Pechos. Quería que le devolvieran sus pechos. Le pusieron nuevos pechos en el hotel. No quería dárselos a la niña. La niña está seca por dentro, su piel es como pergamino y su corazón como una ciruela. Araceli caminó apresuradamente dentro de los naranjales en los que la fruta colgaba como cientos de rabiosos soles del desierto y los azahares ya habían florecido; parecían de cera, y eran blancos y perfumados. La niña se sacudía con los pasos apresurados de Araceli, y cuando ésta por fin llegó a la orilla del naranjal, se detuvo en el claro arenoso. Se desabotonó el abrigo y la niña rodó, con la cabeza colgando, hacia sus brazos. Araceli sintió que estaba a punto de llorar, y se imaginó las profundas cuencas de su propio cráneo.
La torre de riego, de concreto y achaparrada como el castillo de un niño, podía servirle de señal. Podría venir después, en noviembre, a dejarle una ofrenda por el Día de los Muertos. Las almas de los niños venían primero, de visita, y Araceli podía dejarle un humeante atole de leche con canela y azúcar. Los dedos de la niña como varas de canela, los ojos de la niña cerrados herméticamente, el pelo de la niña rojo y escaso como las espinas de algunos cactus que Araceli raspaba con un cuchillo.

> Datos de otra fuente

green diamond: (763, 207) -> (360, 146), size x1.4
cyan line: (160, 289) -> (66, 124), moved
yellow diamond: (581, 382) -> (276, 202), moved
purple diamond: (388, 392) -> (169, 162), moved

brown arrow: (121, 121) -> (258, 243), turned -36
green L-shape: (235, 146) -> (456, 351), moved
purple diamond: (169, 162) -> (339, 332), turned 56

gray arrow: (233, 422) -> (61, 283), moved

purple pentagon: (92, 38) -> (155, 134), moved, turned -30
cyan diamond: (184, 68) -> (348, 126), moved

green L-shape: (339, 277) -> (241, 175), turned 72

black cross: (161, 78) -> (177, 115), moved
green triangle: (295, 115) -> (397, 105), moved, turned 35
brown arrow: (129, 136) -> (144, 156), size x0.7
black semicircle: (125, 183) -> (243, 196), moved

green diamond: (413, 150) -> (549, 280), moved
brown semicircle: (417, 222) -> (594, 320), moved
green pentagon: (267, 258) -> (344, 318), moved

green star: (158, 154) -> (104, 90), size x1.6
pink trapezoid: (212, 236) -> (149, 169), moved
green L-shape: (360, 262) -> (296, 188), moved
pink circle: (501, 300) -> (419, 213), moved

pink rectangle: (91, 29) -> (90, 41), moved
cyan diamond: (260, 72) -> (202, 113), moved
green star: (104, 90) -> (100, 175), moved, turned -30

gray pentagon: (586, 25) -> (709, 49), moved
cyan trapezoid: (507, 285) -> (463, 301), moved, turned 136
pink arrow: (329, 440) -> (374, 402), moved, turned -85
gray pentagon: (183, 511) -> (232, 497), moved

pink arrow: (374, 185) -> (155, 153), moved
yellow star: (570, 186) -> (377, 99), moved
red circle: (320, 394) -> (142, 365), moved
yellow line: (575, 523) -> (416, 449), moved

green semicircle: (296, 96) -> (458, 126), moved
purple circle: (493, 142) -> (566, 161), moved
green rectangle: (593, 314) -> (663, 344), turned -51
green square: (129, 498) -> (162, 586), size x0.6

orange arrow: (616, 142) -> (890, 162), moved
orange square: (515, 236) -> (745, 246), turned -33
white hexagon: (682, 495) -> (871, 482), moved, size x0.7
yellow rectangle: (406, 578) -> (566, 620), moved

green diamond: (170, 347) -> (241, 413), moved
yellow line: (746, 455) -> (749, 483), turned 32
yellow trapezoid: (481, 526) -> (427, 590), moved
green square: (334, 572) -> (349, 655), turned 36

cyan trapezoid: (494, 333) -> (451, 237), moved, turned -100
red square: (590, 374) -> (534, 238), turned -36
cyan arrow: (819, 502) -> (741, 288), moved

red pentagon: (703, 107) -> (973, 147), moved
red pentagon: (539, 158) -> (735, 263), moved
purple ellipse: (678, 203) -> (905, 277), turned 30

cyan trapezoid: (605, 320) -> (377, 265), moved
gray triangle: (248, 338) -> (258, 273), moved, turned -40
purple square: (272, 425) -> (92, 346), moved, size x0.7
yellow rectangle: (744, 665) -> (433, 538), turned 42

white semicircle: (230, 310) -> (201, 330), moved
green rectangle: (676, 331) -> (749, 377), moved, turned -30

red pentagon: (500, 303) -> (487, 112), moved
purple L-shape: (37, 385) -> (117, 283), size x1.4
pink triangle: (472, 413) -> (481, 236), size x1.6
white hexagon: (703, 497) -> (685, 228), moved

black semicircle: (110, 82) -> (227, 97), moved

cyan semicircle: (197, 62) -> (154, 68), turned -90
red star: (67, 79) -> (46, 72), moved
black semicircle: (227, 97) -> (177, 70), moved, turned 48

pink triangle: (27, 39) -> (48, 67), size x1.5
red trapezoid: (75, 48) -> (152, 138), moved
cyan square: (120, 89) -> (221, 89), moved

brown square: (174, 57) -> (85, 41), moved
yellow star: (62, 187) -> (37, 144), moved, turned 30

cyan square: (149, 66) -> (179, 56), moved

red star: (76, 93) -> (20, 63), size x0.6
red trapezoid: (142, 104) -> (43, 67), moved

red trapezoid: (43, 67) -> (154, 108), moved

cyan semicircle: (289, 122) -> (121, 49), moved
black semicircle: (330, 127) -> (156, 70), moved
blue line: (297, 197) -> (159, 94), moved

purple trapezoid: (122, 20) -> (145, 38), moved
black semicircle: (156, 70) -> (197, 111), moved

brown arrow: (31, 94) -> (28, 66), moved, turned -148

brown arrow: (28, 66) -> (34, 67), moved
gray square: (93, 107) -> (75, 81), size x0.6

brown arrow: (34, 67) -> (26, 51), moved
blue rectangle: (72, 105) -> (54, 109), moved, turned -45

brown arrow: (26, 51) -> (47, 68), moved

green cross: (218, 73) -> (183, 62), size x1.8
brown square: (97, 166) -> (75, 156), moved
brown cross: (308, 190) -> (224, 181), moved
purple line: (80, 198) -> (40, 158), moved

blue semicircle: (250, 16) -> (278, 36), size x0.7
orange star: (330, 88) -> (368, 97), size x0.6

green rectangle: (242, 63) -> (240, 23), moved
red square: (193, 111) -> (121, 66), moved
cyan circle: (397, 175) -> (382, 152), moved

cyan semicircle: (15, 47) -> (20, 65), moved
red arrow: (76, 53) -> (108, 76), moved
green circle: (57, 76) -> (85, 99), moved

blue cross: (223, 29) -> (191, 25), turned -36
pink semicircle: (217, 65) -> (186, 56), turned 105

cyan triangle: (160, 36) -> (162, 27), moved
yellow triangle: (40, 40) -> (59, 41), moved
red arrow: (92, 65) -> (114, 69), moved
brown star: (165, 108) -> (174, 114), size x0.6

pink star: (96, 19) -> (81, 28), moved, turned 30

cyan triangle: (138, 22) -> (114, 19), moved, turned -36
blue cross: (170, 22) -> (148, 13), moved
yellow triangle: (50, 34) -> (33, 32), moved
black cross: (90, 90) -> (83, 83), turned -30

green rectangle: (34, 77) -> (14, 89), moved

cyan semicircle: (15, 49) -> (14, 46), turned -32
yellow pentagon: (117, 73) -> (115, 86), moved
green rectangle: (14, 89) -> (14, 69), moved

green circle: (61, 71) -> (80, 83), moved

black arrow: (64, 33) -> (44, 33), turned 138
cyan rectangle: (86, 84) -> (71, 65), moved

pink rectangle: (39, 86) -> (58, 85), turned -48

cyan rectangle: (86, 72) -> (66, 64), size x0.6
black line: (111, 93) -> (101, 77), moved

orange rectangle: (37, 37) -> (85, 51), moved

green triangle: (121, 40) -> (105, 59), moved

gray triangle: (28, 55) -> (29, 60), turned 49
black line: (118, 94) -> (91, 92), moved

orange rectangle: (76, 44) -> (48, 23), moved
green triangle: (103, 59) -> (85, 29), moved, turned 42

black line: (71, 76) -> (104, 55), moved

Cavó con sus manos la tierra blanda, en la que ya podía olerse la noche. Unos cuantos chapulines empezaron a chirriar en el naranjal, y ella se estremeció. No pensaba en el sonido, ni en su garganta. La tierra estaba tan seca. No había la neblina apropiada aquí. Quizás Araceli no volvería a ese lugar, con una taza de atole para la niña; tal vez tendría que salir corriendo esa noche, si la migra llegaba, o la semana siguiente, si
se aparecían por el hotel. Elpidia podía casarse con el guapo Amadeo, y se
irían a un mejor lugar. Pero también podía quedarse aquí Araceli para siempre, en el tráiler metálico, ayudándole a Elpidia a mandar dinero a su madre y sus hermanas más chicas.
Araceli se quitó la playera, la primera cosa que había comprado aquí en California, en El Rey, el mercadito de Indio. Era de color azul pálido. Al envolver a la niña en la playera, con las mangas cortas dobladas sobre el diminuto pecho de la niña, Araceli sintió ganas de llorar. Pero no pudo, ni cuando depositó a la niña en el hoyo, ni cuando se dio cuenta
de que la playera no bastaba. Sacó a la niña y la envolvió en su abrigo, hasta que un capullo de nailon color café cubrió todo. Entonces echó la tierra sobre el abrigo, oyendo el susurro de la tela. Puso pedazos de cemento roto sobre la tierra, luego piedras y guijarros. Pero el túmulo más bien parecía un montón desordenado de basura. Vestida únicamente con su brasier y su falda, se arrodilló y trató de pensar en la oración que decían las mujeres de su pueblo cuando se había muerto un niño. Le rezaban a la Virgen de la Soledad. Araceli no escuchó palabras en su cabeza, sólo el tintineo lejano de metal desde los tráilers, gritos distantes de hombres y el murmullo del tráfico en la carretera. Alzó la cabeza, con los labios aún cerrados. Caminó de regreso a los naranjales con las muñecas tan apretadas contra su brasier que podía sentir los pequeños alambres contra sus costillas, contra su piel desnuda.